The debtors argued that the means test, added to the Code in the 2005 amendments and set forth in section 707(b)(2), did away with the totality of the circumstances test for debtors who pass that test. The court disagreed, finding that BAPCPA did not abrogate the totality of the circumstances test, and that pre-BAPCPA factors for that analysis as set forth in In re Price, 353 F.3d 1135, 1139-40 (9th Cir. 2004), were still applicable. In re Ng, 477 B.R. 118, 126 (B.A.P. 9th Cir. 2012). Under Price, a significant factor in an abuse inquiry is the debtor’s ability to pay. The question remained, however, whether social security income could be considered in that inquiry. The court found that it could not.

The court began with a survey of cases addressing the treatment of social security income in chapter 13 noting that the general consensus among courts of appeals is that Congress has taken decisive steps in both the Social Security Act, in section 407, and the Bankruptcy Code, in section 101(10A), to remove social security income from the grasp of creditors. In re Cranmer, 697 F.3d 1314, 1319 (10th Cir. 2012) (citing In re Welsh, 465 B.R. 843, 856 (9th Cir.
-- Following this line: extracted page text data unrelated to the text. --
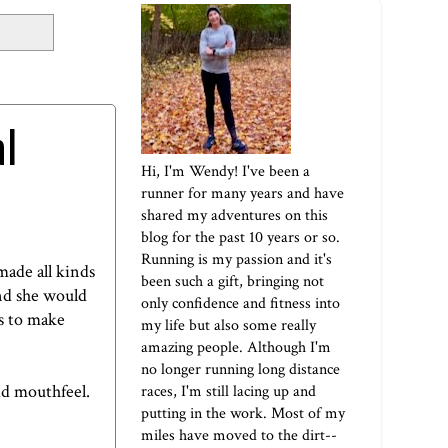
l
Hi, I'm Wendy! I've been a
runner for many years and have
shared my adventures on this
blog for the past 10 years or so.
Running is my passion and it's
made all kinds
been such a gift, bringing not
and she would
only confidence and fitness into
ks to make
my life but also some really
amazing people. Although I'm
no longer running long distance
dd mouthfeel.
races, I'm still lacing up and
putting in the work. Most of my
miles have moved to the dirt--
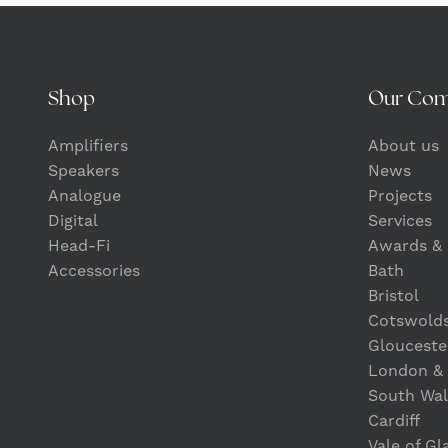
Shop
Our Co
Amplifiers
About us
Speakers
News
Analogue
Projects
Digital
Services
Head-Fi
Awards & 
Accessories
Bath
Bristol
Cotswold
Glouceste
London &
South Wal
Cardiff
Vale of G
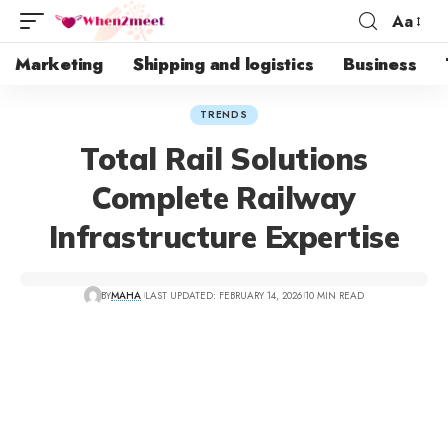
Aa
Marketing
Shipping and logistics
Business
TRENDS
Total Rail Solutions
Complete Railway
Infrastructure Expertise
BY
MAHA
LAST UPDATED: FEBRUARY 14, 2026
10 MIN READ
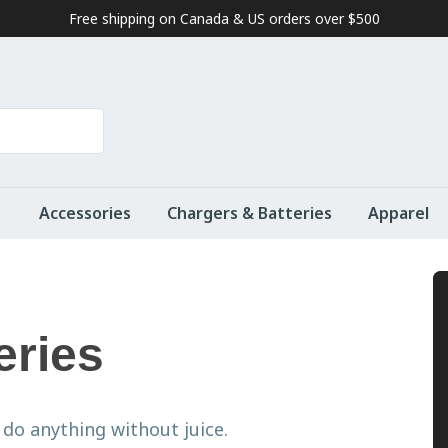
Free shipping on Canada & US orders over $500
Accessories
Chargers & Batteries
Apparel
eries
do anything without juice.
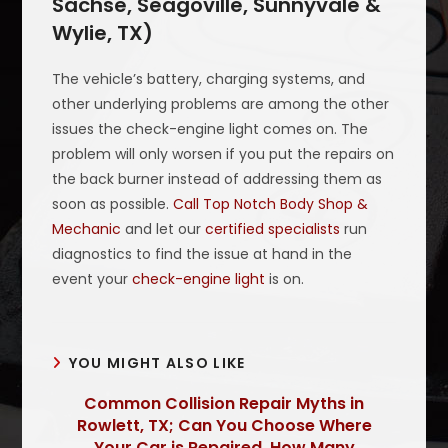
Sachse, Seagoville, Sunnyvale &
Wylie, TX)
The vehicle’s battery, charging systems, and
other underlying problems are among the other
issues the check-engine light comes on. The
problem will only worsen if you put the repairs on
the back burner instead of addressing them as
soon as possible.
Call Top Notch Body Shop &
Mechanic
and let our
certified specialists
run
diagnostics to find the issue at hand in the
event your
check-engine light
is on.
YOU MIGHT ALSO LIKE
Common Collision Repair Myths in
Rowlett, TX; Can You Choose Where
Your Car is Repaired, How Many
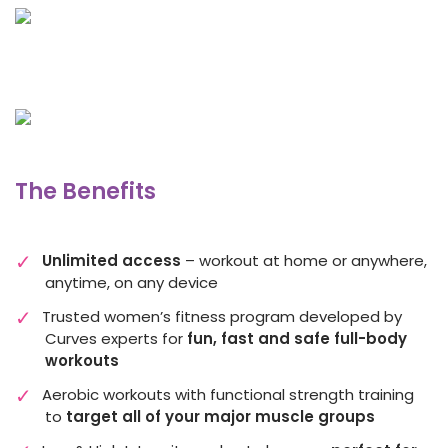
The Benefits
Unlimited access
– workout at home or anywhere,
anytime, on any device
Trusted women’s fitness program developed by
Curves experts for
fun, fast and safe full-body
workouts
Aerobic workouts with functional strength training
to
target all of your major muscle groups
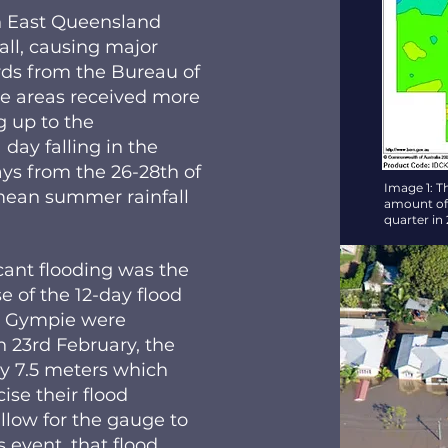
th East Queensland
all, causing major
ds from the Bureau of
e areas received more
 up to the
ay falling in the
ays from the 26-28th of
Image 1: T
 mean summer rainfall
amount of r
quarter in
icant flooding was the
 of the 12-day flood
d Gympie were
n 23rd February, the
y 7.5 meters which
se their flood
allow for the gauge to
s event, that flood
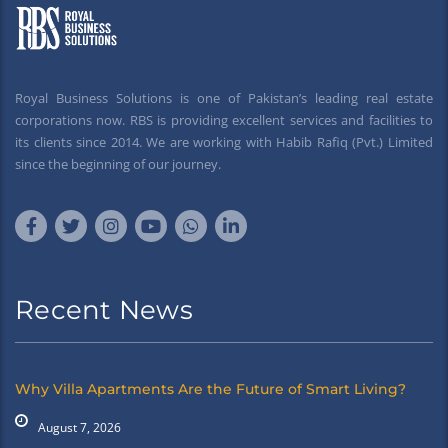
Royal Business Solutions is one of Pakistan’s leading real estate
corporations now. RBS is providing excellent services and facilities to
its clients since 2014. We are working with Habib Rafiq (Pvt.) Limited
since the beginning of our journey.
Recent News
Why Villa Apartments Are the Future of Smart Living?
August 7, 2026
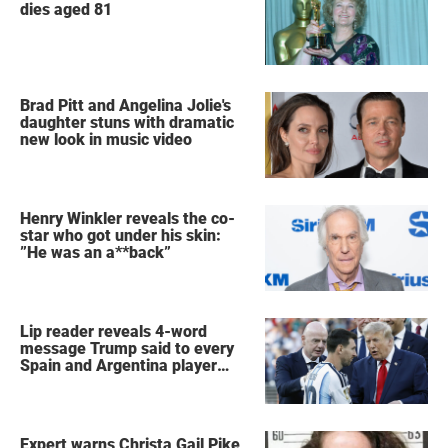
dies aged 81
Brad Pitt and Angelina Jolie's
daughter stuns with dramatic
new look in music video
Henry Winkler reveals the co-
star who got under his skin:
”He was an a**back”
Lip reader reveals 4-word
message Trump said to every
Spain and Argentina player
after World Cup final
Expert warns Christa Gail Pike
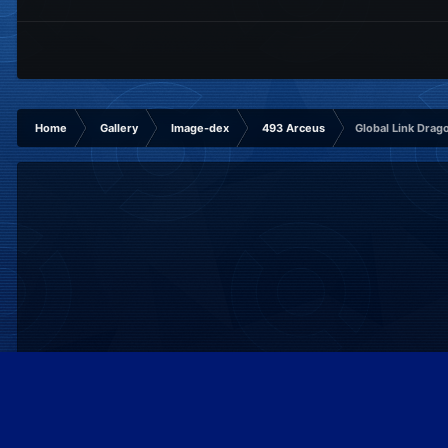
Home
Gallery
Image-dex
493 Arceus
Global Link Drag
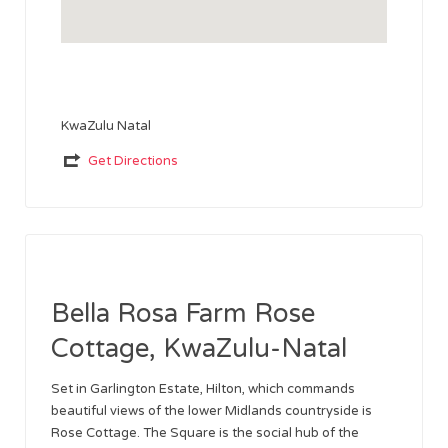
KwaZulu Natal
Get Directions
Bella Rosa Farm Rose
Cottage, KwaZulu-Natal
Set in Garlington Estate, Hilton, which commands
beautiful views of the lower Midlands countryside is
Rose Cottage. The Square is the social hub of the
BAP 2012); Baud v. Carroll, 634 F.3d 327, 345 (6th Cir. 2011) cert. denied, 132 S. Ct. 997, 181 L. Ed. 2d 732 (U.S. 2012); In re Carpenter, 614 F.3d 930, 936 (8th Cir. 2010); COLLIER ON BANKRUPTCY, ¶ 522.09[10][a] n.76 (16th ed. 2012). Likewise, the court in Suttice was “persuaded that Congress intended social security benefits to be protected from inclusion in a § 707(b)(3)(B) analysis, based upon § 407(a) of the Social Security Act and as shown by the Debtors’ social security income being definitively excluded from the means test of § 707(b)(2).” Therefore, while the means test was not found to have supplanted the totality of circumstance test, social security income could not be considered under either analysis.

From a pragmatic standpoint, the court found that if social security income were to be determinative of the totality of circumstances, the debtors in this case would be forced into chapter 13 where contribution of their social security income would not be compulsory. Therefore, the debtors would be in the untenable position of being ineligible for chapter 7 while at the same time being unable to confirm a chapter 13 unless they voluntarily committed otherwise unreachable income.